**Extracted page text data:**
···

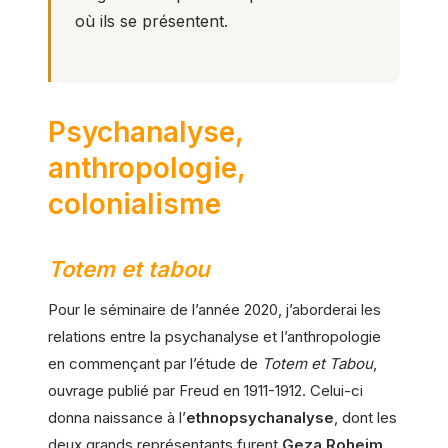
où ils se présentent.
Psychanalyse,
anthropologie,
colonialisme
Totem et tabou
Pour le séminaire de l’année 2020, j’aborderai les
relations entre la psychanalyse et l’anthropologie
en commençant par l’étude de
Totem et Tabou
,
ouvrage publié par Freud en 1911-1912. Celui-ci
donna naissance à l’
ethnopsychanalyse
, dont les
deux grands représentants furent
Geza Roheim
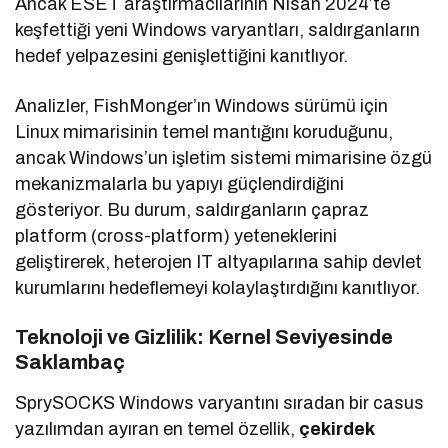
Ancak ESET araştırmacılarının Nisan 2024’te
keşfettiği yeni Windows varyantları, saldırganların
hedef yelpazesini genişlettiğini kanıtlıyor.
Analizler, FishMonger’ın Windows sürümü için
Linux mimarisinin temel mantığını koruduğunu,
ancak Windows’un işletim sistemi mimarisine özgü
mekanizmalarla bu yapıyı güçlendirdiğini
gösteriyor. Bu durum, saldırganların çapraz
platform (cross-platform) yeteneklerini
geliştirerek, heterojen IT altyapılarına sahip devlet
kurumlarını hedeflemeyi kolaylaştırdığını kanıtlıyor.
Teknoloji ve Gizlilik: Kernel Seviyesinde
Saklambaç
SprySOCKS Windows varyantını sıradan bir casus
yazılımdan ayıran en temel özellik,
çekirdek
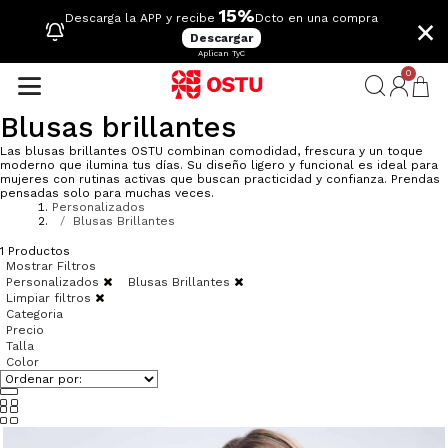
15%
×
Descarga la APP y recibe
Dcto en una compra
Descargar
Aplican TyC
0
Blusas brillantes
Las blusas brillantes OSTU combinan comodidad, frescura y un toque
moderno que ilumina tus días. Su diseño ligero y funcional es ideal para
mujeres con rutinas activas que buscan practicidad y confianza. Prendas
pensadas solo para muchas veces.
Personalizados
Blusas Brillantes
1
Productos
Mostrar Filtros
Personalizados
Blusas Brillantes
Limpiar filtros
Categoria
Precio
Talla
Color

···

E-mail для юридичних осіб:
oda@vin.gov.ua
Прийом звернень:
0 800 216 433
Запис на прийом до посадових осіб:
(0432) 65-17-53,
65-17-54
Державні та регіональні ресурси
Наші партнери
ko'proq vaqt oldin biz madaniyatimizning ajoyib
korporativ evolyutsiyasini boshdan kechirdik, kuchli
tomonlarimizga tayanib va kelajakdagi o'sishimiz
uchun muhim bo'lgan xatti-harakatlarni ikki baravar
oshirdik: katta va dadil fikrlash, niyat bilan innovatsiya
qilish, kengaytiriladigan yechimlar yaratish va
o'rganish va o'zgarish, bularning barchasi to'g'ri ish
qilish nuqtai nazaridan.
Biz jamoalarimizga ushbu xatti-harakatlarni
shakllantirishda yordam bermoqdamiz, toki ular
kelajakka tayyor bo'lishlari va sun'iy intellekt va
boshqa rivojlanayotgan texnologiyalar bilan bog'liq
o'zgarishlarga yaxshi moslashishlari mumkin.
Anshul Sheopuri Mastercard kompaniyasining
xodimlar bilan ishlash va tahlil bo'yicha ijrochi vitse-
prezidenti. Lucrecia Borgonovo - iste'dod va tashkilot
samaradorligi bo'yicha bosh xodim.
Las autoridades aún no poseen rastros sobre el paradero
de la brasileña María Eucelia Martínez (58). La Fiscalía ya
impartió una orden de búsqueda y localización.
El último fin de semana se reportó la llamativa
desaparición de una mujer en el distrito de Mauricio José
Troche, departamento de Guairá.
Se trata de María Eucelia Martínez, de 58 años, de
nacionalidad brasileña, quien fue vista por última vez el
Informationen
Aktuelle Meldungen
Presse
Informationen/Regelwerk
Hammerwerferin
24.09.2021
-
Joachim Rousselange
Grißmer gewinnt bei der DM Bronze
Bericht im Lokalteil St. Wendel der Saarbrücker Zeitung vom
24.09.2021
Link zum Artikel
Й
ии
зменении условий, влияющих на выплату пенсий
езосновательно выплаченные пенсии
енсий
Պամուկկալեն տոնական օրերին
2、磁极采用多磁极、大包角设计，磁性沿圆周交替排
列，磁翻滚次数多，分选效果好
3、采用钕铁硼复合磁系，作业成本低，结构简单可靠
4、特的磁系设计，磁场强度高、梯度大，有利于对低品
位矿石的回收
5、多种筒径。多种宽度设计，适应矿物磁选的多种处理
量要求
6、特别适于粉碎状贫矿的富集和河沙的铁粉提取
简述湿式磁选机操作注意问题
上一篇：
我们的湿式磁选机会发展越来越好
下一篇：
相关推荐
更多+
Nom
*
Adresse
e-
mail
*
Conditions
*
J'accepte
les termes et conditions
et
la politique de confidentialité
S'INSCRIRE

···

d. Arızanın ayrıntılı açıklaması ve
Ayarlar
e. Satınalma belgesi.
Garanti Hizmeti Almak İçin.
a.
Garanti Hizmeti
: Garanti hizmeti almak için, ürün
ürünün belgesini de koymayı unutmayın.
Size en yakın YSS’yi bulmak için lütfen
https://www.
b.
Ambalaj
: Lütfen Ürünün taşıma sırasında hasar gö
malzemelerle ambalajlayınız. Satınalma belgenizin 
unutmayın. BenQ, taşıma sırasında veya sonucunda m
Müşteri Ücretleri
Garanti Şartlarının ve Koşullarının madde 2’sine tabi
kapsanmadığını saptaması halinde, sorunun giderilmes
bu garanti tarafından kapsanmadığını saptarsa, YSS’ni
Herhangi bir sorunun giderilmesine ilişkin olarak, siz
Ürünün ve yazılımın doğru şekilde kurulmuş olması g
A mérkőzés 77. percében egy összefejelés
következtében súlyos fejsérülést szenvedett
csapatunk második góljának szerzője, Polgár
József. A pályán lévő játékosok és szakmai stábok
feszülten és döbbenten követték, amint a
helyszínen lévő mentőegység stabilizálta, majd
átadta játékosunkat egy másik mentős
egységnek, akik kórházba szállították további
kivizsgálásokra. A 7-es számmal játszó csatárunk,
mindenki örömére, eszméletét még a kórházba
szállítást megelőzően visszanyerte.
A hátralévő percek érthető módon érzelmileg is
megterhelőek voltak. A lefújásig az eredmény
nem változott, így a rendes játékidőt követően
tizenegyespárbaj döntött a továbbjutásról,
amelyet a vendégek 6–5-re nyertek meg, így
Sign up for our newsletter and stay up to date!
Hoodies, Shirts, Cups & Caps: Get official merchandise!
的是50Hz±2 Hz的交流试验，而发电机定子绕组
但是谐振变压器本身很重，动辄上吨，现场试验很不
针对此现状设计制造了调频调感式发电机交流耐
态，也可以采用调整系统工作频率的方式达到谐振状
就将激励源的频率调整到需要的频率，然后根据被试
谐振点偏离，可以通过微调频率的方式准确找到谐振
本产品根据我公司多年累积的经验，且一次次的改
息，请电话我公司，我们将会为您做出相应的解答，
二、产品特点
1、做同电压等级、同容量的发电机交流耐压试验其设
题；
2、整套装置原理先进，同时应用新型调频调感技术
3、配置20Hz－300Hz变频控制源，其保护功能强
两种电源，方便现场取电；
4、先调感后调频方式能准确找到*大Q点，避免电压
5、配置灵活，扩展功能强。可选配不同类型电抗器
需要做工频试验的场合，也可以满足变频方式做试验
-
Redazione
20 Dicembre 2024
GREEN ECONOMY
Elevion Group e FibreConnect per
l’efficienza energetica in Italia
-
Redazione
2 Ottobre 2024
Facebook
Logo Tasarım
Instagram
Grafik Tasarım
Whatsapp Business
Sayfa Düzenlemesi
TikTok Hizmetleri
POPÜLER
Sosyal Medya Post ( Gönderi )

···

**Task brief:** Provide the number of lines in these entries that hold the word "sorunun", without any accompanying text.

**Result for this exercise:** 2